A History of the World's Fair
A Showcase of Marvels
World's Fairs are large public exhibitions for new technologies and cultural achievements in the fields of art and design. Popular around the world for more than 150 years, different universal, international, and specialized World's Fairs are still held throughout the world today. Here is a list of some of the more memorable technological inventions to make their premiere at a World's Fair.
RCA Introduces the Tube
The original television set developed by RCA debuted at the New York Expo in 1939. Try to imagine a world where television has not yet been invented, and you might be able to conceive of just how confusing this device was for people who saw it at the World's Fair for the first time. RCA had to explain the device to the dealers working at the fair with brochures handed out before the Expo started. And one of the many TRK-12 sets on display used a transparent case so that all the inner workings of the device were on display, making sure audiences knew they were not being tricked. Cameras at the exhibition recorded audience members, showing them on television, and RCA employees even handed out miniature cards certifying that individuals had been on television.
A Bright Idea
Years before the premiere of television, the 1904 World's Fair at Forest Park in St. Louis showcased an invention that was a clear forerunner to all other electrical gadgets. It was, of course, Thomas Edison's design for a light bulb, which was used at the Fair to light all of the Louisiana Purchase Exhibition. Edison himself attended the fair to make sure that all of the electrical arrangements were handled according at the aptly-named "Palace of Electricity." And besides the light bulb, other indoor electrical marvels were on display, including a "fast food" electric broiler, and a telephone. All things we take for granted today, these were astonishing feats of technology at the time.
The 605-foot Lightning Rod
The Space Needle is a structure that was originally built for exhibition at the 1962 World's Fair in Seattle, and is the brainchild of chairman Edward E. Carlson. At the time, it was the tallest structure west of the Mississippi River, although it has since been surpassed by several other buildings, including the Willis Tower in Chicago and the Stratosphere in Las Vegas. Still, at the time, the Space Needle was incredibly popular, drawing in more than 2 million visitors during the course of the Fair. The Space Needle has a rotating restaurant at the top, and is also built to withstand 200-mph winds. And what makes it even safer is that Seattle never has 200-mph winds.

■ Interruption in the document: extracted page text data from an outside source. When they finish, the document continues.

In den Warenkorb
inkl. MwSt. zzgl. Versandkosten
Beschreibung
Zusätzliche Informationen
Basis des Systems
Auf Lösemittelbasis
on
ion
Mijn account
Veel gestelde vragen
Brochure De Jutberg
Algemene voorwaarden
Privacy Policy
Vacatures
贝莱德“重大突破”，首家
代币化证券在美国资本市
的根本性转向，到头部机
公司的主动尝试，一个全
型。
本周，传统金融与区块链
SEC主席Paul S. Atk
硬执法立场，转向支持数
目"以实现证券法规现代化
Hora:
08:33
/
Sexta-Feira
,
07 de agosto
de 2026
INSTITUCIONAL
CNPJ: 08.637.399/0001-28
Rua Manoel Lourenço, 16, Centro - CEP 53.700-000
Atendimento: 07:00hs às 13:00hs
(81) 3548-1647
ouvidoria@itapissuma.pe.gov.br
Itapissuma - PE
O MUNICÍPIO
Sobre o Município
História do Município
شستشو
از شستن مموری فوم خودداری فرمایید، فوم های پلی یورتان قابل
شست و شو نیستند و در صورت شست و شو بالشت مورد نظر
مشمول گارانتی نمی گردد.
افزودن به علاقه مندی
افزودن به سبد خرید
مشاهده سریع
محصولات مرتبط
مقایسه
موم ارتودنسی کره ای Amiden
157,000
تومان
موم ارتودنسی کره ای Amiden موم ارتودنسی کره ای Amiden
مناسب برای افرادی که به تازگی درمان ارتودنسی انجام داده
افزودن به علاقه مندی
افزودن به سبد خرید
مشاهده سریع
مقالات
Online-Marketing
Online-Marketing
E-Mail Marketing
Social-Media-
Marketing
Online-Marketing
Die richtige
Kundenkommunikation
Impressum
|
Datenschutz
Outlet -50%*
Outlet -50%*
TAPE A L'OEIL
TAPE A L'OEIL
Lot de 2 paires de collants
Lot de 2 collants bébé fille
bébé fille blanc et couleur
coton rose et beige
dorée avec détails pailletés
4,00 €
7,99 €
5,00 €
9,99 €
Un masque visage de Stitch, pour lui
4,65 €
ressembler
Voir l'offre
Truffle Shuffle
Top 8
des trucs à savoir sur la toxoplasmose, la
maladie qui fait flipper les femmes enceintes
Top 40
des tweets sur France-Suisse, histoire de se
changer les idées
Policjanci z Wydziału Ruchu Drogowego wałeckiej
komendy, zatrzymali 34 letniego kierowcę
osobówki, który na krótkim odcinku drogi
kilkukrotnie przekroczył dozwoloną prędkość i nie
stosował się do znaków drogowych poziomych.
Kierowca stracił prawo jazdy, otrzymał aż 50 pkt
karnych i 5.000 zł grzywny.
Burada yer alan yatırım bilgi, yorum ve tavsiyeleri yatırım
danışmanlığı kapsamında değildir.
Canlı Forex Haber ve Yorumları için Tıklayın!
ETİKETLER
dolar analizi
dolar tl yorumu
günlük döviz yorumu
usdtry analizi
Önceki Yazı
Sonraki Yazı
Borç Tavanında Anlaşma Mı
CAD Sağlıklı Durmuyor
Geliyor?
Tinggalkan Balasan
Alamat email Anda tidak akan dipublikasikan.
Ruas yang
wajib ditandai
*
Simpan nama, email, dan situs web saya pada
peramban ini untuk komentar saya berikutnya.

Today, we don't think of a Ferris Wheel as a particularly exciting way to pass the time. They just can't compare to the more thrilling roller-coasters and carnival rides that have been developed in the last century. But in 1893, when the first Ferris Wheel was constructed for the World's Columbian Exposition in Chicago, this invention of George Washington Gale Ferris, Jr., made quite an impression on those in attendance. At the time, the Ferris Wheel was considered an absolute feat of modern engineering, and the construction of the thing was estimated at $600,000, so you just imagine how much a similar enterprise would cost today!
Even though the Columbian Exposition opened in in May of 1893, the Ferris Wheel was not ready to be tested until June. Several courageous volunteers tested the safety of the wheel in the first half of that month, with the grand opening occurring on June 21, 1893. Luckily, nothing went wrong, and the Wheel continued serving eager Fair-goers until the conclusion of the event in November 1893. The Ferris Wheel proved so popular that the George Washington Gale Ferris and his company were able to make a tidy profit in excess of $300,000. Again, a pretty good sum at the time, and not necessarily bad by today's standards, either.
It's an Answering Machine
This unique gadget was introduced at the 1900 World's Fair in Paris by Danish inventor Valdemar Poulsen, who held a patent on the strange device. It was the world's first means of magnetic audio recording, with sounds captured by steel wires. The telegraphone was able to record sound directly from telephone lines, a capability lacking in the previously-invented phonograph machines of the time. As such, the telegraphone allowed for remote dictation, essentially make it useful as an answering machine. Hailed as exciting and useful at the time, this device never really took off commercially. Not too, surprising, since most people still hate using voice mail even today.
Candy is Technology, Too
In a move that would keep dentists in business for another 100 years, cotton candy was introduced to the world at the 1904 Expo in St. Louis. Made from finely-granulated sugar, which is then spun into threads when heated (you've probably seen this in action), cotton candy was invented by William Morrison and John C. Wharton. The two men made a pretty penny off cotton candy at the Expo, selling more than 65,000 boxes of the stuff for a quarter a pop. But the spun pink sugar threads were not the only sweet concoction to make its first appearance at the Expo. Believe it or not, the St. Louis Expo also marked the first appearance of Dr. Pepper soda and the ice cream cone.
What Will Be Next?
Expos to Come
Different World's Fairs and Expositions are still held all across the world. Today, they focus on cultural exchange, branding of regions or nations, and presenting new inventions. So what inventions will show up next? It is hard to say for sure, but if you have any guesses, be sure to leave them in the comments. One thing we know for sure, though, is that there will probably not be a new version of the telegraphone appearing at a World's Fair any time soon.